(Photo by ISTOCKPHOTO)

It has been seven years since the organization known as TNTP released a seminal study that showed that fewer than 1 percent of teachers were rated “unsatisfactory” on annual evaluations. The report accelerated a nationwide movement to overhaul teacher evaluations to more accurately reflect the range of teacher performance in U.S. classrooms.

So are the new evaluations — many of which incorporate test scores or other measures of student learning — any better at identifying poor teaching?

Not really, according to a new working paper by Matthew Kraft of Brown University and Allison Gilmour of Vanderbilt.

And that’s a problem for those who believe that evaluations should be used as a way to help teachers improve, and those who believe evaluations should be used as a way to get rid of poor performers, Kraft said.

“Both avenues require evaluations that are both accurate and meaningfully differentiate among teachers,” he said. “We have to know who the struggling teachers are if we want to help them improve, and we have to know who they are if they continue to struggle, and they should be in another line of work.”

Kraft and Gilmour pulled together publicly available data on teacher performance ratings from 19 states with new evaluations and found that the median proportion of teachers deemed below proficient has ticked up from less than 1 percent to less than 3 percent.
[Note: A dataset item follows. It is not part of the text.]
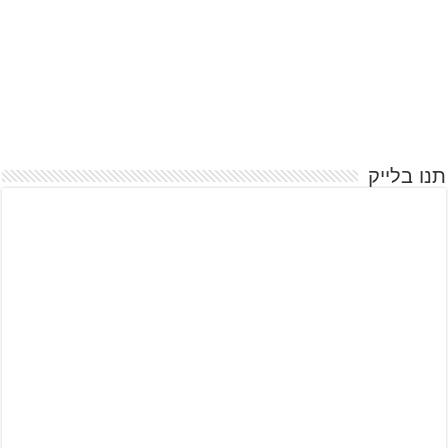
תנו בלייק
An improvement, they write, “but not a landmark change in ratings.”

They found a wide variation among states, from Hawaii — where fewer than 1 percent of teachers were judged below proficient — to New Mexico, where 26 percent of teachers fell into that realm.


Percentage of teachers rated below proficient across 19 states. Source: “Revisiting the Widget Effect” by Kraft and Gilmour.

There also was enormous variation at the top of the scale. Just 3 percent of teachers rated above proficient in Georgia, for example, compared to 73 percent in Tennessee.


Percentage of teachers rated above proficient across 19 states. From “Revisiting the Widget Effect” by Kraft and Gilmour.

So why aren’t evaluations doing a better job of identifying the weakest teachers?

The researchers surveyed and interviewed 100 principals in an urban district that adopted new evaluations in 2012-2013, and what they learned was illuminating.

On average that first year, principals estimated that about 28 percent of teachers in their buildings were performing below proficient, but they also predicted that they would assign low ratings to just 24 percent, openly acknowledging that they would inflate some teachers’ scores. At the year’s end, however, it turned out that fewer than 7 percent of teachers actually received ratings below proficient. 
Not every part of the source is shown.